RH: On the point of how we kept it confidential, we worked hard at doing that. Our responsibility is not to talk about things. We work hard to keep things secret; we signed a nondisclosure agreement, so we're supposed to keep it confidential, as is the other side. Obviously, we can't control speculation and, to some extent, I guess we were lucky that nobody was speculating it would be us. We just keep our noses to the grindstone and know how to keep our mouths shut and, fortunately, we were able to complete it before anybody started talking about that. In this kind of deal, it really is helpful to work in an environment where you're not addressing rumors about it from our side. It's important for us to keep it confidential. 

Why did you make the deal? What's the upside?

It's a combination of economics and strategy. As we looked at, it in the past, it was not economically attractive because of the relative value of our two securities, our two stocks. Over time, as it got closer to [the announcement], we got some advantage where the prices turned quite a bit in our favor. That helped. We look for a deal that works for us economically. Then, strategically, what Arne [Sorenson's] talked about from our perspective, it's a rapidly evolving marketplace, and the benefits of scale became more and more apparent to our senior leaders. They looked at this that if it could work financially, there was a lot of strategic benefits.

How is a deal like this an offensive against the OTAs and the home-sharing sites that keep digging into market share. How does that work in your favor?

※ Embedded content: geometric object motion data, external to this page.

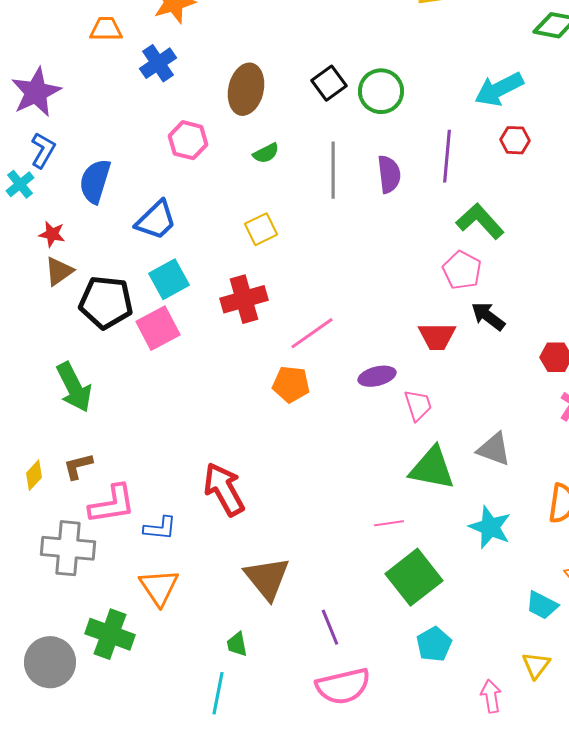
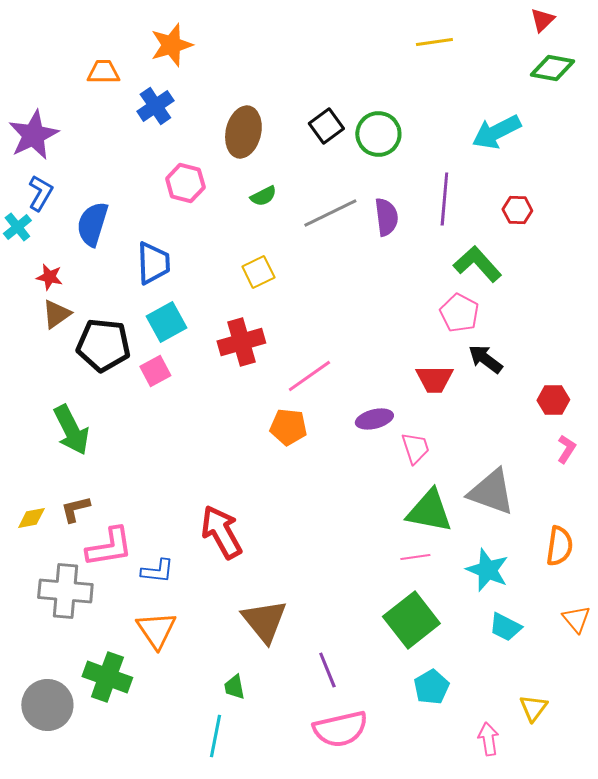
red hexagon: (515, 140) -> (517, 210), moved
gray line: (333, 170) -> (330, 213), turned 64
blue trapezoid: (156, 220) -> (153, 263), turned -48
pink square: (158, 328) -> (155, 371), size x0.7
gray triangle: (494, 449) -> (491, 492), size x1.4
yellow diamond: (34, 475) -> (31, 518), turned 36
pink line: (389, 523) -> (415, 557), moved
cyan trapezoid: (542, 605) -> (505, 627), moved

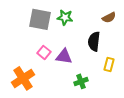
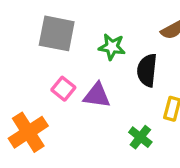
green star: (65, 17) -> (112, 47), moved
green cross: (81, 81) -> (140, 137), moved, turned -32

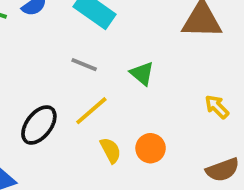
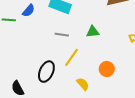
green triangle: (142, 74) -> (93, 32), turned -32
yellow semicircle: (111, 150) -> (83, 84), moved

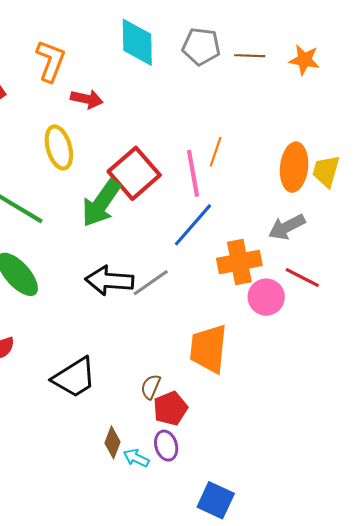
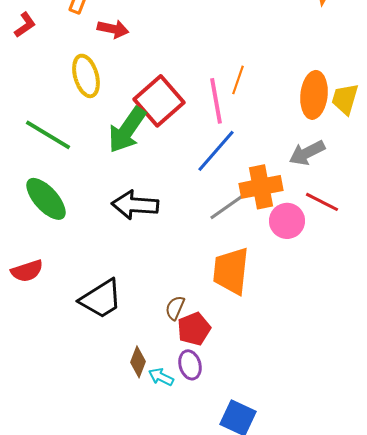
gray line: (151, 283) -> (227, 207), moved

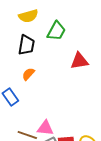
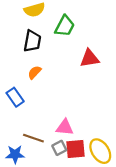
pink triangle: (45, 128) -> (65, 127), moved

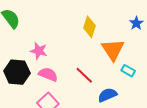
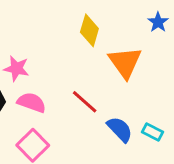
cyan rectangle: (128, 71) -> (153, 132), moved
blue semicircle: (107, 95) -> (120, 129), turned 72

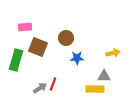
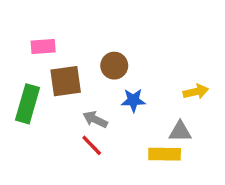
brown square: (38, 47) -> (66, 81), turned -30
red line: (53, 84) -> (92, 145), turned -64
gray arrow: (40, 88) -> (95, 119), moved, turned -120

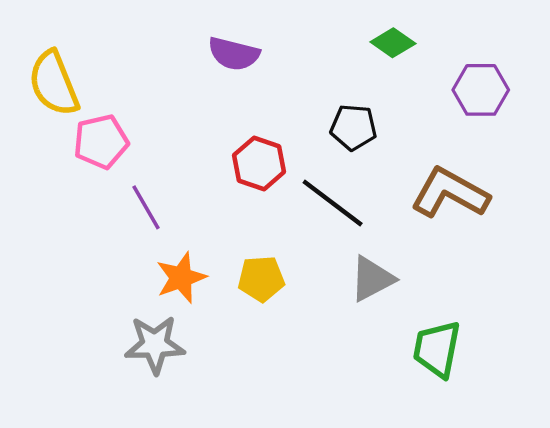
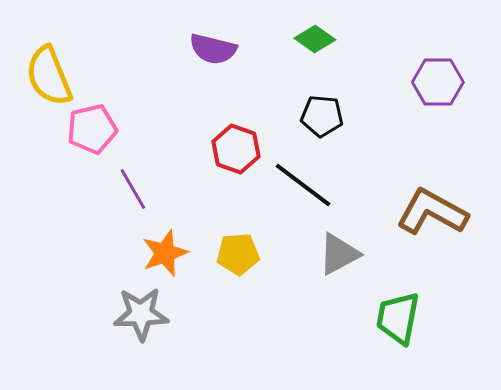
green diamond: (393, 43) -> (315, 39), moved
brown L-shape: (450, 193) -> (432, 212), moved

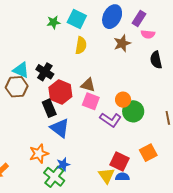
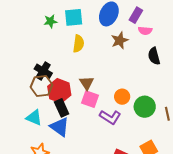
cyan square: (77, 19) -> (74, 17), turned -30
cyan triangle: (21, 70) -> (34, 118), moved
brown triangle: (88, 85) -> (87, 83), turned 42
brown hexagon: (17, 87) -> (42, 86), moved
black rectangle: (49, 108) -> (62, 108), moved
green circle: (133, 111) -> (145, 107), moved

I don't think about it that way. I don't think we necessarily think about whether it's defensive or offensive. What we think about is: Does this strategically make sense? Again, Arne's talked about these things; it makes sense at several important levels. We can achieve efficiencies from scale at the corporate level. There are synergies here that we clearly intend to realize. More than that, there are going to be enormous efficiencies at the property level, which makes us more competitive at our core business—which is to our partners and owners and franchisees. Everything from enhanced marketing power to generating revenue, to bigger technology platforms that allow you to leverage costs across a bigger base and to procurement.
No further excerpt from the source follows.